Ravidasis acknowledge Satgur Sadhna and preach his teaching and thought, as Guru Ravidas in his devotional hymn acknowledge and admire Satgur Sadhna as great devotee among Kabir, Sain, Namdev:
Initially the Ravidassia revered the Guru Granth Sahib of the Sikhs, which was the only repository of Ravidass' devotional poetry.

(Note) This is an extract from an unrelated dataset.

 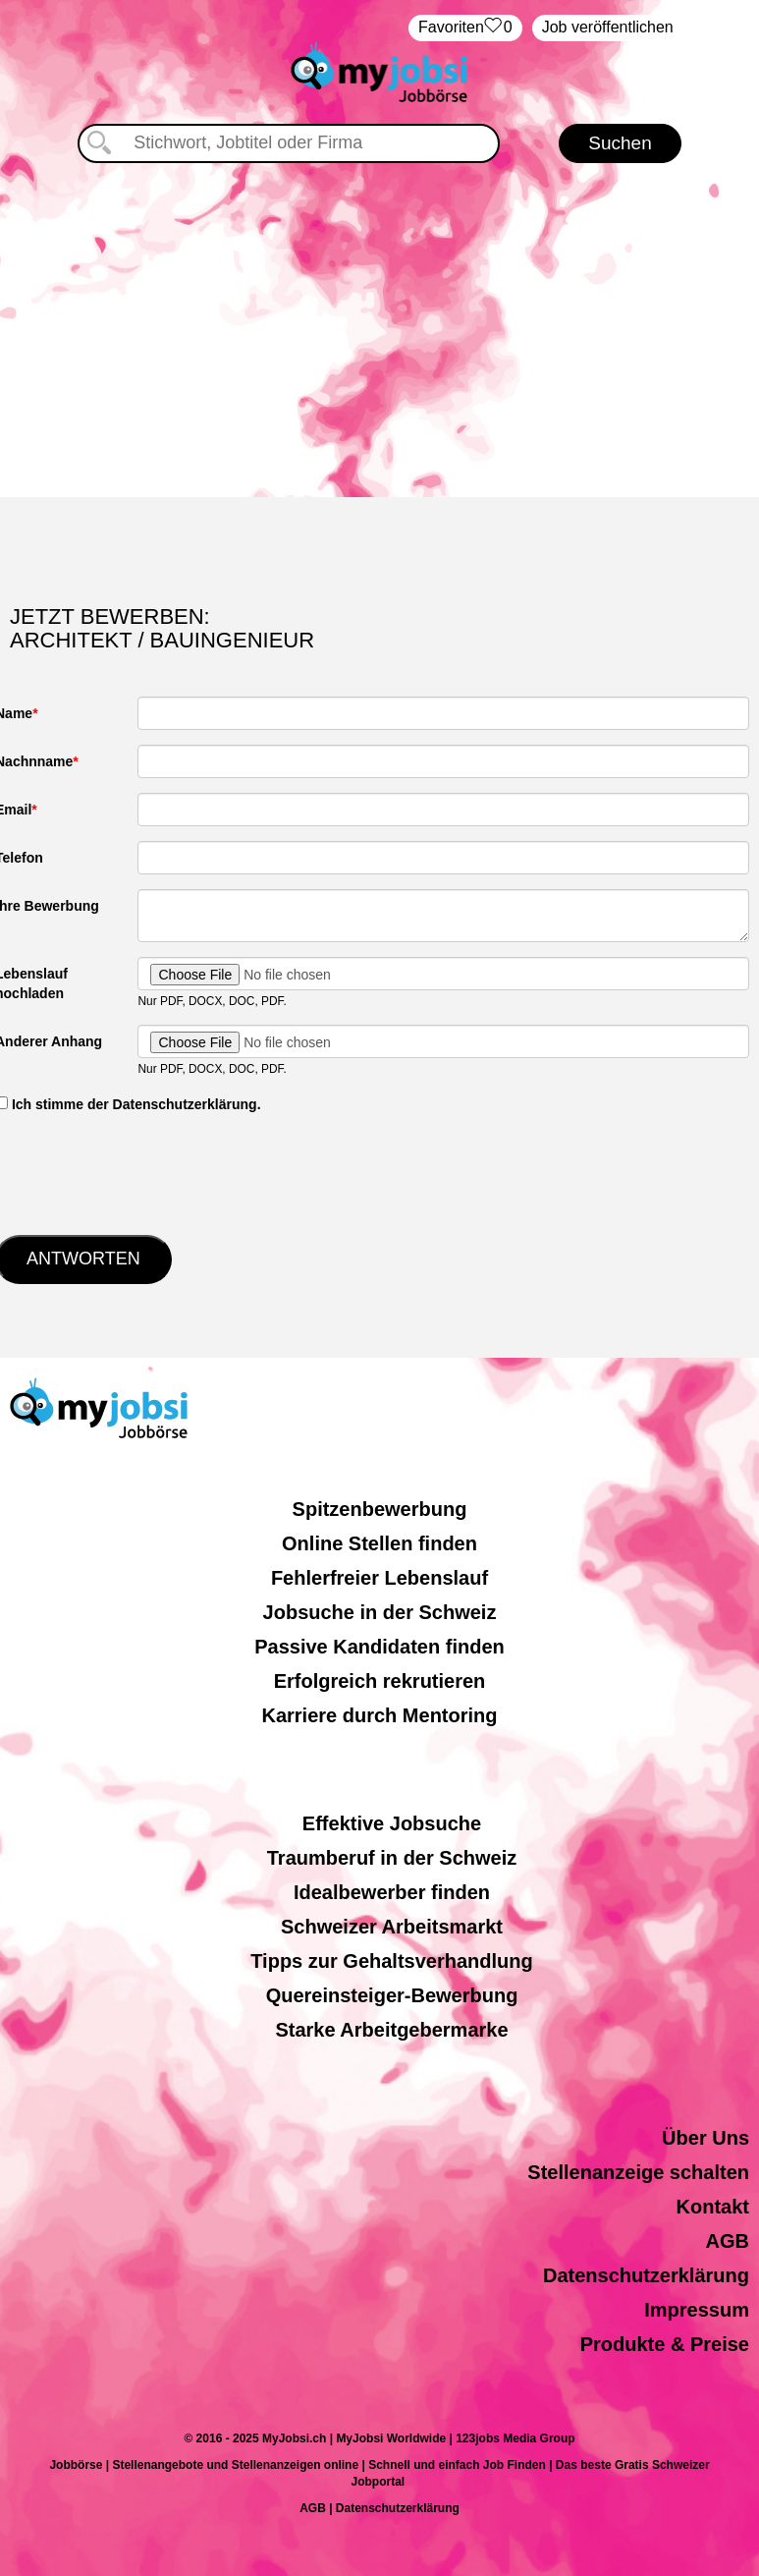 What do you see at coordinates (391, 1823) in the screenshot?
I see `Effektive Jobsuche` at bounding box center [391, 1823].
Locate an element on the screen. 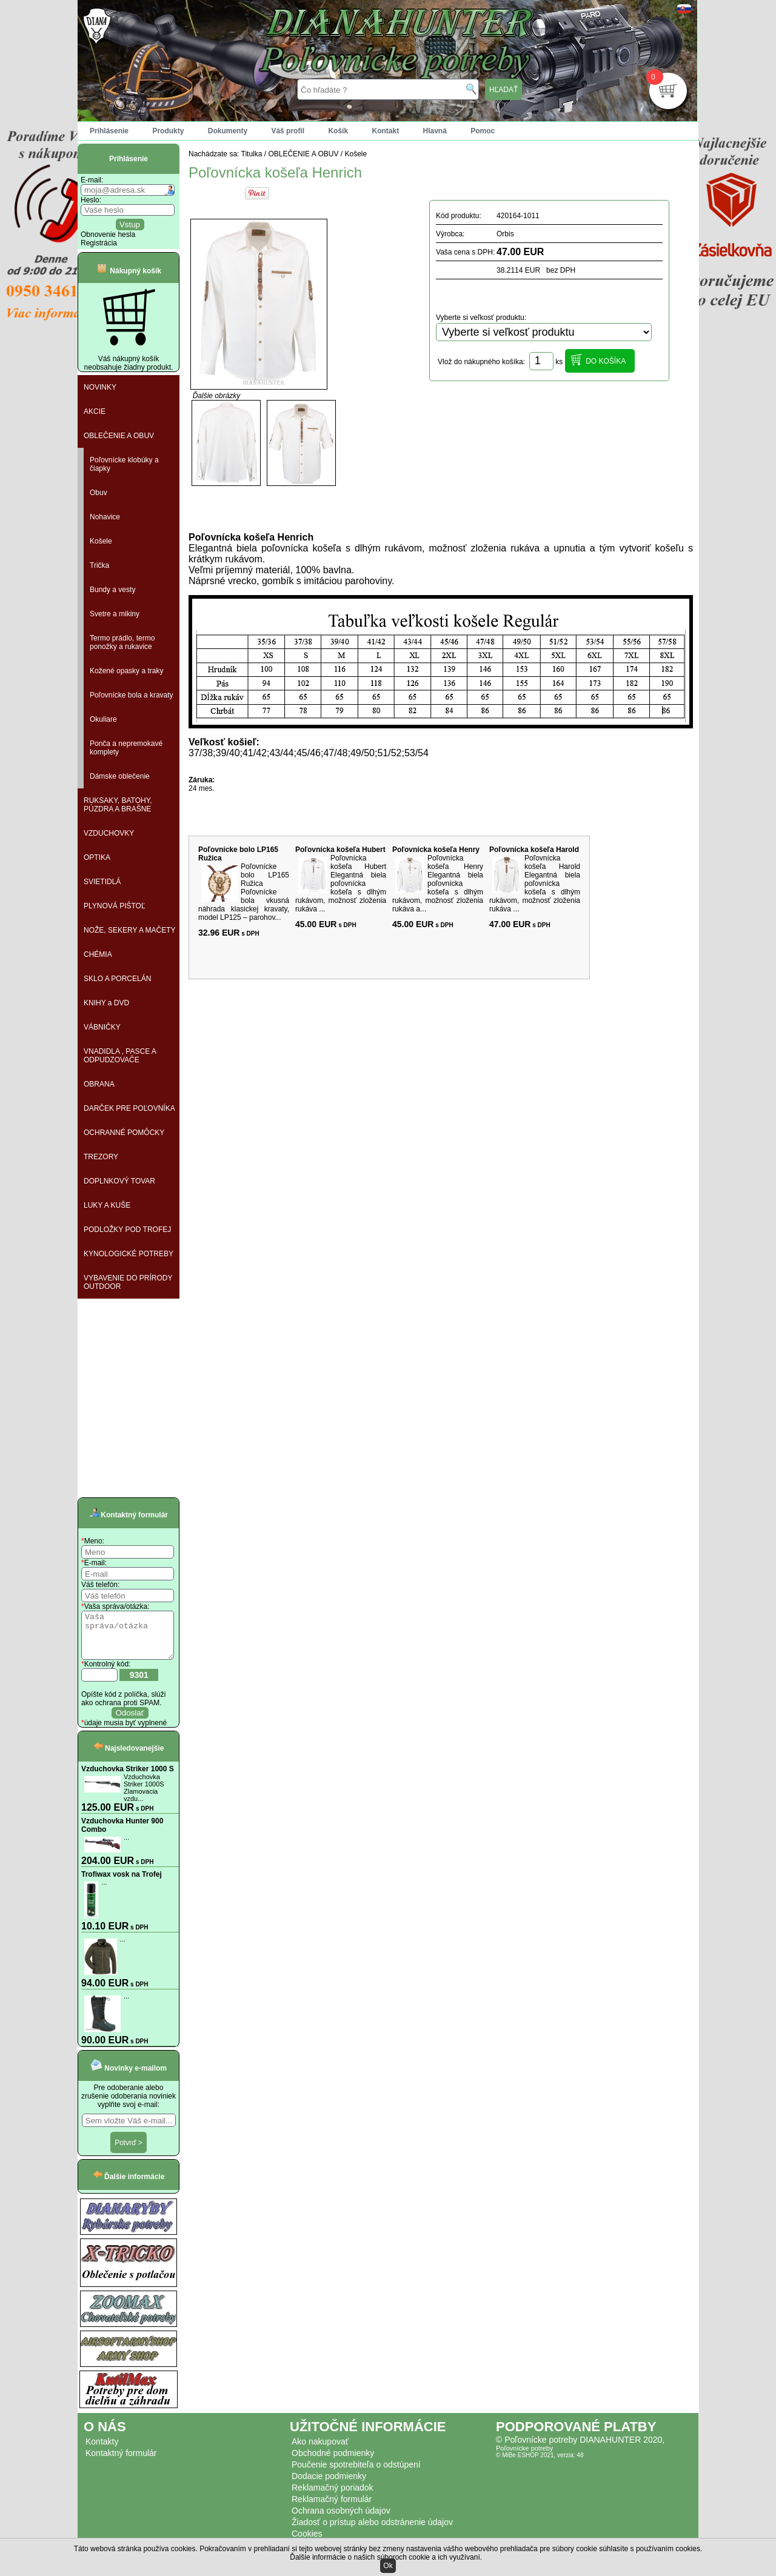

However, following their schism from mainstream Sikhs, the Ravidassi compiled their own holy book of Ravidass' teachings, the Amritbani Guru Ravidass Ji, and many Ravidassia temples now use this book in place of the Guru Granth Sahib. But they have not inserted Bhagat Sadhna Vani in it. But Dera Sach Khand Ballan of Jallandhar, Punjab on 30 January 2010 at the 633rd birth anniversary of Ravidass announced the objectives of Ravidassia religion as to propagate the bani and teachings of Ravidas, Balmiki, Namdev, Kabir, Trilochan, Sain and Sadhna.